Child workers are to be seen in Delhi at dhabas, in stone quarries, in sweat shops, doing almost anything, anywhere. This phenomenon is not unique to Delhi, for it occurs in the other growing cities of India, big and small. Much of the traditional craftwork displayed at Indian stalls in trade fairs abroad, are made by low-paid children. Cities like Delhi feed on the broken wings and dashed hopes of millions of children and rarely do they set free anyone they have ensnared. Some of these children, in a state of desperation, cross the thin line into crime.

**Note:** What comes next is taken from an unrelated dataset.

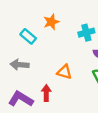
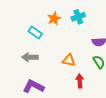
cyan cross: (86, 33) -> (78, 17), moved
red arrow: (46, 93) -> (80, 81), moved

Forced to live in suffocating proximity, the occupants of J-J colonies must learn to be stoical. But half-empty stomachs and frequent fights over underpaid jobs take their toll and this Delhi erupts intermittently into a frenzy of violence -- communal, ethnic or merely wanton. Violence is its own catharsis and so, after a while, the colonies revert to their normal state. Meanwhile, the other Delhi remains unaffected. Its people do not have to learn to be indifferent; they already are, ensconced in their own cocoon of newly acquired wealth and ostentation.

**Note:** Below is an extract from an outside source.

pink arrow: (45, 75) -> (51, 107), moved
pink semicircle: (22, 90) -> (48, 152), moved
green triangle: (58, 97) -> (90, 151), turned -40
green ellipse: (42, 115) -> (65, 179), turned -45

Strange as it may seem, the two groups do share one important quality: an overriding concern with material goods. For the poor this occurs because they lack commodities essential to their existence. Their pursuit renders the entire act of living mechanical. On the other hand, the rich value everything as a commodity, even human life whether another's or their own. The innate love of beauty and art for which the rich were known in the village, has long been forgotten and now they value art objects of pedestrian taste but high price. It is hard to believe when looking at the drawing rooms of the rich, cluttered with expensive but odious objects gathered worldwide, that the first book on aesthetics was written in India.
I ask myself: to which Delhi do I belong? I, too, came here as a child from a village, but not as a child worker, for I was lucky. It was my middle-class, educated father who came in search of work. I went to school, not an elitist public school but a humble municipal one, and then on to the university. I remain a resident of the metropolis because I do not know where my former home is -- most likely submerged by the reservoir of a dam or lost in the smoke of an industrial plant.

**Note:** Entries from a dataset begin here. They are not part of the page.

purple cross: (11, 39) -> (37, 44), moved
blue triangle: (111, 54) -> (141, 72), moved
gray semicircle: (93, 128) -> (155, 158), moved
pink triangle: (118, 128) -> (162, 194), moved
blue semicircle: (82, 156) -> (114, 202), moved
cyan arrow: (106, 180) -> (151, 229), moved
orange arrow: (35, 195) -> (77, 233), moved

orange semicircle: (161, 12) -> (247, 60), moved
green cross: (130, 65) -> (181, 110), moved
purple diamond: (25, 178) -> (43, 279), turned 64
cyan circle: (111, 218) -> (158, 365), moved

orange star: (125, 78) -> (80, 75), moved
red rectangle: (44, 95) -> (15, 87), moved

I guess I am fortunate enough not to belong to either of the two Delhis. There are others like me who do not feel at one with either Delhi. They are neither satiated nor somnolent, so there is hope. Hope that together we can create yet another city of Delhi -- a city of beauty and enterprise, in harmony with the environment. But Delhi can be saved only by the villages that surround it. If we stop ravaging them and allow them to prosper as individual entities, rather than as colonies, they can give Delhi back its heart and lungs. Delhi may then become a home for people, instead of a vast dump for the unwanted.
---Mridula Garg is a writer of short stories and novels who frequently uses environment as her theme.